* **Work order**
Return each entry word for word, without its pictures.
START Exercise materials
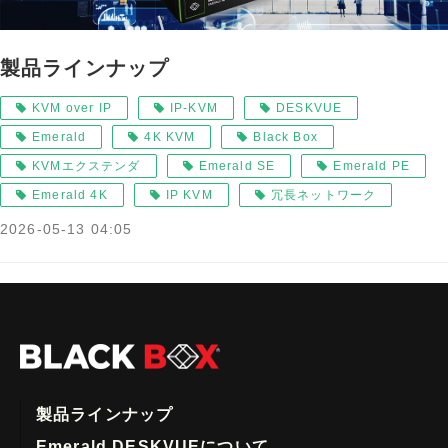
製品ラインナップ
KVM over IP
IP-KVM
DESKVUE
Emerald
4K KVM
Black Box
KVMエクステンダ
Emerald SE
Emerald PE
Emerald 4K
IP KVM
冗長ネットワーク
2026-05-13 04:05
製品ラインナップ
Emerald DESKVUEについて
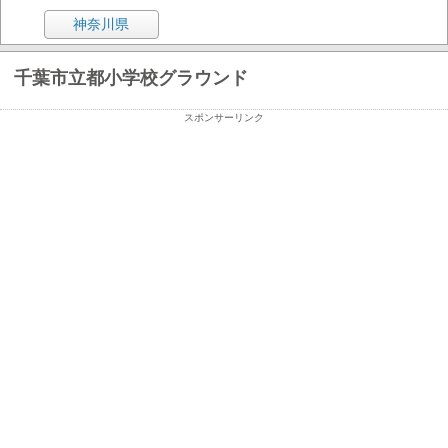
神奈川県
千葉市立都小学校グラウンド
スポンサーリンク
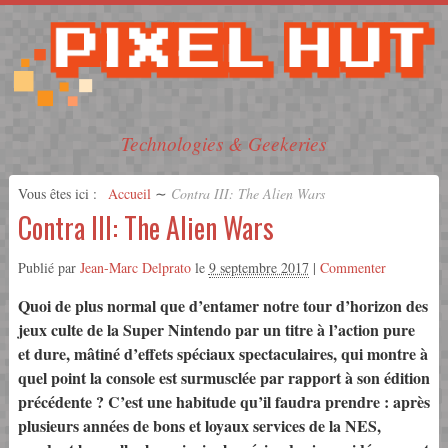
Technologies & Geekeries
Vous êtes ici :
Accueil
∼
Contra III: The Alien Wars
Contra III: The Alien Wars
Publié par
Jean-Marc Delprato
le
9 septembre 2017
|
Commenter
Quoi de plus normal que d’entamer notre tour d’horizon des
jeux culte de la Super Nintendo par un titre à l’action pure
et dure, mâtiné d’effets spéciaux spectaculaires, qui montre à
quel point la console est surmusclée par rapport à son édition
précédente ? C’est une habitude qu’il faudra prendre : après
plusieurs années de bons et loyaux services de la NES,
END Exercise materials
* **Reply to the exercise**
製品ラインナップ
KVM over IP
IP-KVM
DESKVUE
Emerald
4K KVM
Black Box
KVMエクステンダ
Emerald SE
Emerald PE
Emerald 4K
IP KVM
冗長ネットワーク
2026-05-13 04:05
製品ラインナップ
Emerald DESKVUEについて
神奈川県
千葉市立都小学校グラウンド
スポンサーリンク
Technologies & Geekeries
Vous êtes ici :
Accueil
∼
Contra III: The Alien Wars
Contra III: The Alien Wars
Publié par
Jean-Marc Delprato
le
9 septembre 2017
|
Commenter
Quoi de plus normal que d’entamer notre tour d’horizon des
jeux culte de la Super Nintendo par un titre à l’action pure
et dure, mâtiné d’effets spéciaux spectaculaires, qui montre à
quel point la console est surmusclée par rapport à son édition
précédente ? C’est une habitude qu’il faudra prendre : après
plusieurs années de bons et loyaux services de la NES,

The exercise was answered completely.